Assignment
Which lines hold the string "title"? Copy each of them from the material below.

══ Dataset ══

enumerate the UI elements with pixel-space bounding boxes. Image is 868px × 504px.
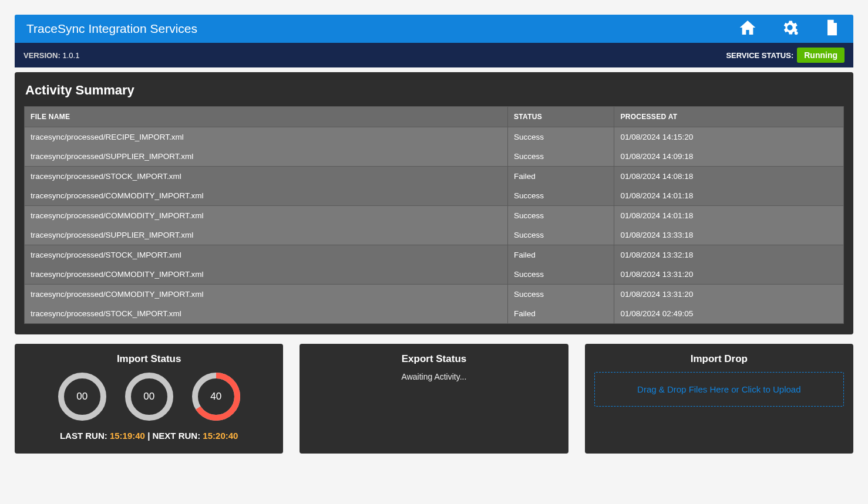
settings-icon[interactable] [780, 18, 799, 39]
cell-file: tracesync/processed/SUPPLIER_IMPORT.xml [25, 147, 508, 167]
version-label: VERSION: [23, 51, 60, 60]
cell-processed: 01/08/2024 13:31:20 [614, 265, 844, 285]
cell-status: Success [508, 265, 614, 285]
cell-status: Failed [508, 167, 614, 187]
import-status-card: Import Status 000040 LAST RUN: 15:19:40 … [15, 344, 283, 454]
cell-file: tracesync/processed/SUPPLIER_IMPORT.xml [25, 225, 508, 245]
col-header-status: STATUS [508, 107, 614, 127]
table-row: tracesync/processed/COMMODITY_IMPORT.xml… [25, 206, 844, 226]
cell-processed: 01/08/2024 14:01:18 [614, 186, 844, 206]
run-schedule: LAST RUN: 15:19:40 | NEXT RUN: 15:20:40 [24, 431, 274, 441]
table-row: tracesync/processed/SUPPLIER_IMPORT.xmlS… [25, 147, 844, 167]
cell-processed: 01/08/2024 13:33:18 [614, 225, 844, 245]
cell-status: Success [508, 147, 614, 167]
status-badge: Running [797, 48, 845, 63]
cell-file: tracesync/processed/COMMODITY_IMPORT.xml [25, 206, 508, 226]
cell-status: Success [508, 186, 614, 206]
activity-summary-title: Activity Summary [24, 83, 844, 98]
cell-status: Failed [508, 304, 614, 324]
cell-file: tracesync/processed/COMMODITY_IMPORT.xml [25, 285, 508, 305]
cell-processed: 01/08/2024 02:49:05 [614, 304, 844, 324]
file-dropzone[interactable]: Drag & Drop Files Here or Click to Uploa… [594, 372, 844, 407]
import-drop-card: Import Drop Drag & Drop Files Here or Cl… [585, 344, 853, 454]
next-run-time: 15:20:40 [203, 431, 238, 441]
last-run-label: LAST RUN: [60, 431, 107, 441]
cell-processed: 01/08/2024 14:01:18 [614, 206, 844, 226]
activity-table: FILE NAME STATUS PROCESSED AT tracesync/… [24, 106, 844, 324]
export-status-message: Awaiting Activity... [309, 372, 559, 381]
status-cards-row: Import Status 000040 LAST RUN: 15:19:40 … [15, 344, 853, 454]
export-status-title: Export Status [309, 353, 559, 365]
table-row: tracesync/processed/COMMODITY_IMPORT.xml… [25, 186, 844, 206]
cell-status: Success [508, 127, 614, 147]
header-icon-group [738, 18, 842, 39]
cell-file: tracesync/processed/RECIPE_IMPORT.xml [25, 127, 508, 147]
cell-file: tracesync/processed/COMMODITY_IMPORT.xml [25, 265, 508, 285]
gauge-value: 00 [125, 372, 174, 421]
col-header-processed: PROCESSED AT [614, 107, 844, 127]
export-status-card: Export Status Awaiting Activity... [300, 344, 568, 454]
subheader-bar: VERSION: 1.0.1 SERVICE STATUS: Running [15, 43, 853, 67]
cell-file: tracesync/processed/STOCK_IMPORT.xml [25, 245, 508, 265]
version-value: 1.0.1 [62, 51, 79, 60]
cell-processed: 01/08/2024 14:15:20 [614, 127, 844, 147]
gauge-1: 00 [125, 372, 174, 421]
app-header: TraceSync Integration Services [15, 15, 853, 43]
cell-status: Success [508, 225, 614, 245]
import-gauges: 000040 [24, 372, 274, 421]
home-icon[interactable] [738, 18, 757, 39]
cell-file: tracesync/processed/COMMODITY_IMPORT.xml [25, 186, 508, 206]
cell-file: tracesync/processed/STOCK_IMPORT.xml [25, 304, 508, 324]
cell-status: Success [508, 285, 614, 305]
activity-summary-panel: Activity Summary FILE NAME STATUS PROCES… [15, 72, 853, 334]
cell-processed: 01/08/2024 14:08:18 [614, 167, 844, 187]
table-row: tracesync/processed/SUPPLIER_IMPORT.xmlS… [25, 225, 844, 245]
table-row: tracesync/processed/RECIPE_IMPORT.xmlSuc… [25, 127, 844, 147]
svg-point-0 [795, 31, 798, 35]
table-row: tracesync/processed/COMMODITY_IMPORT.xml… [25, 265, 844, 285]
run-sep: | [147, 431, 152, 441]
table-row: tracesync/processed/COMMODITY_IMPORT.xml… [25, 285, 844, 305]
table-row: tracesync/processed/STOCK_IMPORT.xmlFail… [25, 245, 844, 265]
gauge-value: 00 [58, 372, 107, 421]
import-status-title: Import Status [24, 353, 274, 365]
cell-status: Success [508, 206, 614, 226]
col-header-file: FILE NAME [25, 107, 508, 127]
cell-processed: 01/08/2024 13:31:20 [614, 285, 844, 305]
gauge-value: 40 [191, 372, 241, 421]
cell-status: Failed [508, 245, 614, 265]
next-run-label: NEXT RUN: [153, 431, 201, 441]
version-info: VERSION: 1.0.1 [23, 51, 79, 60]
document-icon[interactable] [823, 18, 842, 39]
gauge-0: 00 [58, 372, 107, 421]
cell-file: tracesync/processed/STOCK_IMPORT.xml [25, 167, 508, 187]
import-drop-title: Import Drop [594, 353, 844, 365]
table-row: tracesync/processed/STOCK_IMPORT.xmlFail… [25, 304, 844, 324]
last-run-time: 15:19:40 [110, 431, 145, 441]
service-status: SERVICE STATUS: Running [726, 48, 845, 63]
table-header-row: FILE NAME STATUS PROCESSED AT [25, 107, 844, 127]
cell-processed: 01/08/2024 13:32:18 [614, 245, 844, 265]
table-row: tracesync/processed/STOCK_IMPORT.xmlFail… [25, 167, 844, 187]
app-title: TraceSync Integration Services [26, 22, 197, 36]
gauge-2: 40 [191, 372, 241, 421]
service-status-label: SERVICE STATUS: [726, 51, 793, 60]
cell-processed: 01/08/2024 14:09:18 [614, 147, 844, 167]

═══

Output for this task
activity-summary-title: Activity Summary [24, 83, 844, 98]
export-status-title: Export Status [309, 353, 559, 365]
import-status-title: Import Status [24, 353, 274, 365]
import-drop-title: Import Drop [594, 353, 844, 365]
app-title: TraceSync Integration Services [26, 22, 197, 36]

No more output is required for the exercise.